Hajizadeh a décrit le missile comme le « père de toutes les bombes », le comparant à la bombe américaine GBU-43 Massive Ordnance Air Blast, ou MOAB, qui comprend 11 tonnes d’explosifs, surnommée la « mère de toutes les bombes » (dont les initiales sont également MOAB en anglais.)

En avril, l’armée américaine avait utilisé cette bombe en Afghanistan, tuant 36 personnes dans la destruction d’un large réseau de tunnels du groupe de l’Etat islamique.

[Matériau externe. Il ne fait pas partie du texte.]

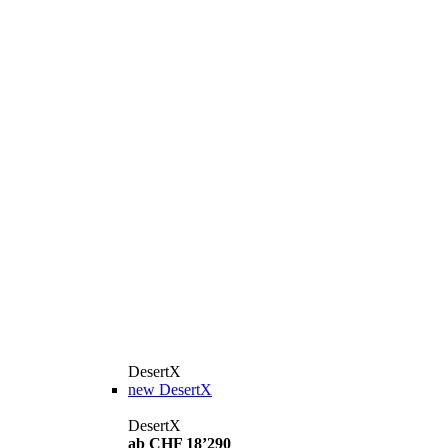
DesertX
new
DesertX
DesertX
ab CHF 18’290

Une bombe GBU-43/B, surnommée la Mère de toutes les bombes, exposée devant le musée de l'armement de l'Armée de l'Air, sur la base aérienne d'Ebulin, en Floride. Illustration. (Crédit : Fl295/domaine public/Wikipedia)

Une bombe GBU-43/B, surnommée la Mère de toutes les bombes, exposée devant le musée de l’armement de l’Armée de l’Air, sur la base aérienne d’Ebulin, en Floride. Illustration. (Crédit : Fl295/domaine public/Wikipedia)

Hajizadeh a dit à FARS que l’équivalent iranien de cette bombe permettrait à son pays de défier la coalition dirigée par les Etats-Unis en Irak et en Syrie.

« Les Américains, parmi d’autres, sont venus en Irak et en Syrie pour les désintégrer, mas ce qui finira par se produire, ce sera la volonté de l’Iran », a-t-il dit, faisant apparemment référence aux victoires du gouvernement syrien, soutenu par Téhéran, et des différentes milices chiites présentes dans les deux pays. « Je ne vois aucune armée au monde qui ne soit sur un pied d’égalité avec les Gardiens de la Révolution. »

Les propos d’Hajizadeh ont été tenus à un moment sensible pour l’Iran, où le président américain Donald Trump a signalé qu’il envisageait de se retirer de l’accord nucléaire de 2015.

Vendredi, H.R. McMaster, le conseiller américain à la sécurité nationale, a indiqué que l’Iran serait le principal sujet de discussion entre Trump et le Premier ministre Benjamin Netanyahu pendant leur réunion lundi, en marge de l’Assemblée générale des Nations unies.

Le président américain Donald Trump, à gauche, et le Premier ministre Benjamin Netanyahu au musée d'Israël, le 23 mai 2017. (Crédit : autorisation)

Le président américain Donald Trump, à gauche, et le Premier ministre Benjamin Netanyahu au musée d’Israël, le 23 mai 2017. (Crédit : autorisation)

« Même si leurs conversations porteront sur de nombreux sujets, nous attendons que le comportement déstabilisateur de l’Iran, notamment les violations de souveraineté de plusieurs pays du Moyen Orient, soit au cœur des discussions », a dit McMaster.

Netanyahu devrait présenter à Trump une stratégie pour annuler l’accord historique signé par l’administration de Barack Obama, ou pour l’amender.